Request For Comments: SIMD.js in asm.js

luke · 2014-10-21

Here is a description of the proposed changes to asm.js validation to incorporate ES7 SIMD.js. These changes have landed in Firefox Nightly but (along with SIMD.js) will not be released until SIMD.js has stabilized in TC39. Thus, we are definitely open to feedback, comments and suggestions concerning the validation rules. (For any discussion of SIMD.js itself; please go to the GitHub repo or es-discuss.)

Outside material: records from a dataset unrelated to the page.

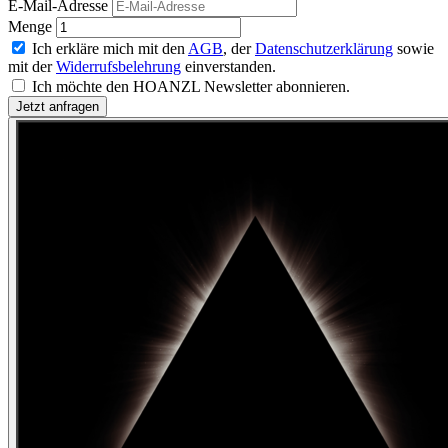
E-Mail-Adresse
Menge
Ich erkläre mich mit den
AGB
, der
Datenschutzerklärung
sowie
mit der
Widerrufsbelehrung
einverstanden.
Ich möchte den HOANZL Newsletter abonnieren.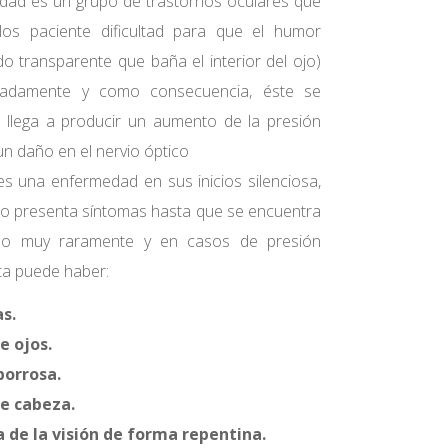
dad es un grupo de trastornos oculares que
os paciente dificultad para que el humor
do transparente que baña el interior del ojo)
adamente y como consecuencia, éste se
 llega a producir un aumento de la presión
 un daño en el nervio óptico
es una enfermedad en sus inicios silenciosa,
o presenta síntomas hasta que se encuentra
o muy raramente y en casos de presión
ta puede haber:
s.
e ojos.
borrosa.
de cabeza.
 de la visión de forma repentina.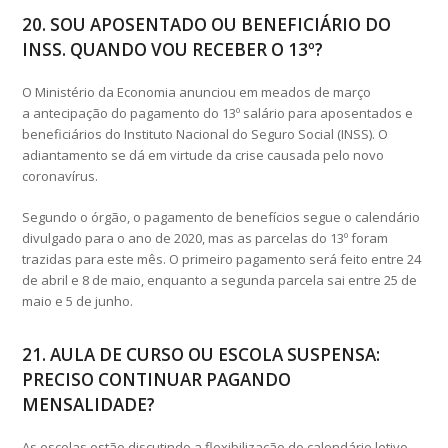
20. SOU APOSENTADO OU BENEFICIÁRIO DO
INSS. QUANDO VOU RECEBER O 13º?
O Ministério da Economia anunciou em meados de março
a antecipação do pagamento do 13º salário para aposentados e
beneficiários do Instituto Nacional do Seguro Social (INSS). O
adiantamento se dá em virtude da crise causada pelo novo
coronavírus.
Segundo o órgão, o pagamento de benefícios segue o calendário
divulgado para o ano de 2020, mas as parcelas do 13º foram
trazidas para este mês. O primeiro pagamento será feito entre 24
de abril e 8 de maio, enquanto a segunda parcela sai entre 25 de
maio e 5 de junho.
21. AULA DE CURSO OU ESCOLA SUSPENSA:
PRECISO CONTINUAR PAGANDO
MENSALIDADE?
As escolas estão discutindo a flexibilização do calendário letivo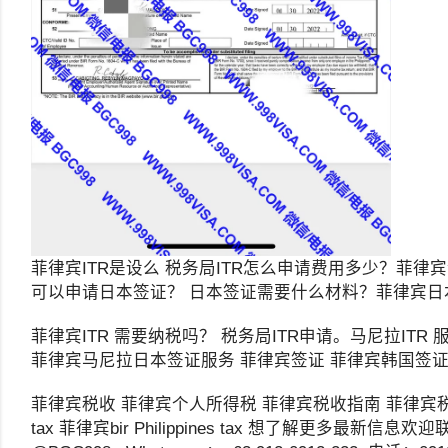
菲律宾ITR是设么 税务局ITR怎么申请费用多少？菲律宾
可以申请日本签证？ 日本签证需要什么材料？菲律宾日
菲律宾ITR 需要纳税吗？ 税务局ITR申请。马尼拉IT
菲律宾马尼拉日本签证服务 菲律宾签证 菲律宾韩国签证 
菲律宾税收 菲律宾个人所得税 菲律宾税收指南 菲律宾税务局
tax 菲律宾bir Philippines tax 想了解更多最新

The extension to asm.js validation is comprised of:

New value types for SIMD expressions:
int32x4, float32x4
These vector types are not super/sub-types of anything:
- Since not a subtype of extern, vector types cannot be passed/returned from FFI (see topic)
Other 16-byte SIMD vector types are being proposed (e.g. float64x2, int8x16). The rest of the proposal will stick to just int32x4, float32x4, though.
New stdlib imports and global types for SIMD constructors and operations:
SIMD constructor imports stdlib.SIMD.(int32x4|float32x4) are given types {int32x4ctor, float32x4ctor}, resp.
Ability to import SIMD operations off of SIMD constructors.
- Same link-time validation rules apply as with stdlib Math imports.
- For example, var i4 = stdlib.SIMD.int32x4; var i4add = i4.add; has signature (int32x4,int32x4)->int32x4.
- Still working on the full list (will post later), but basically: everything in SIMD.js.
New numeric literal form: simdCtor(x,y,z,w)
where simdCtor is a global of type {int32x4ctor, float32x4ctor}.
For int32x4ctor, x,y,z,w must each be int numeric literals
For float32x4ctor, x,y,z,w must each be numeric literals (no fround coercion necessary/allowed)
Can be used in return, variable, and global variable type annotations.
New type annotation form: check(…).
where check is a stdlib import of (int32x4ctor|float32x4).check, an operation that throws if the operand is not already a value of the associated SIMD vector type, otherwise returning the operand unmodified.
Can be used for parameter, return, and global variable import type annotations.
Can be used to provide the actual return type of a SIMD-returning function in ValidateCall.
A new value type, “doublelit”, which is a subtype of double and the type given to numeric literals containing a decimal character.
The reason for splitting double is to allow certain float32x4 SIMD ops to be passed double literals without requiring fround.
For example, float32x4.splat has signature: float -> float32x4 ∧ doublit -> float32x4.
The SIMD constructors can be called as stdlib functions:
int32x4ctor has signature: (intish⁴)->int32x4
float32x4ctor has signature: ((floatish + doublelit)⁴)->float32x4
New dot-access expression forms:
expr.(x|y|z|w), where expr has type {int32x4, float32x4} and the result type is {signed, float}, resp.
expr.signMask, where expr has type {int32x4, float32x4} and the result type is signed

Here is an example asm.js module that uses these features:

function asmModule(stdlib, imports) {
    "use asm";
    var i4 = stdlib.SIMD.int32x4;  // simd constructor
    var i4c = i4.check;            // used for type annotations
    var i4add = i4.add;            // import simd op
    var g1 = i4c(imports.g1);       // global var import
    var g2 = i4(0,1,2,3);          // global var initialized
    function f(i,j) {
        i = i|0;
        j = i4c(j);                 // simd parameter
        var k = i4(0,0,0,0);       // simd local var
        k = i4(i, i+1, i+2, i+3);  // simd constructor call
        k = i4add(j, k);           // operation call
        return i4c(k);              // simd return
    }
    function g(i) {
        i = i|0;
        g2 = i4c(f(i, g1));         // simd-returning callsite
        i = g2.w;                  // simd property access
        return i|0;
    }
    return g
}
print(asmModule(this, {g1:SIMD.int32x4(9,9,9,9)})(5)); // 17

Again, comments welcome. Sorry for the liberties taken with mixed regex/set syntax. I will update the proposal in-place in response to discussion.

abchatra · 2014-11-05

Looks good to me in general. Questions:

[quote=“luke, post:1, topic:676”] For int32x4ctor, x,y,z,w must each be fixnum or unsigned numeric literals [/quote] Why can’t this be signed?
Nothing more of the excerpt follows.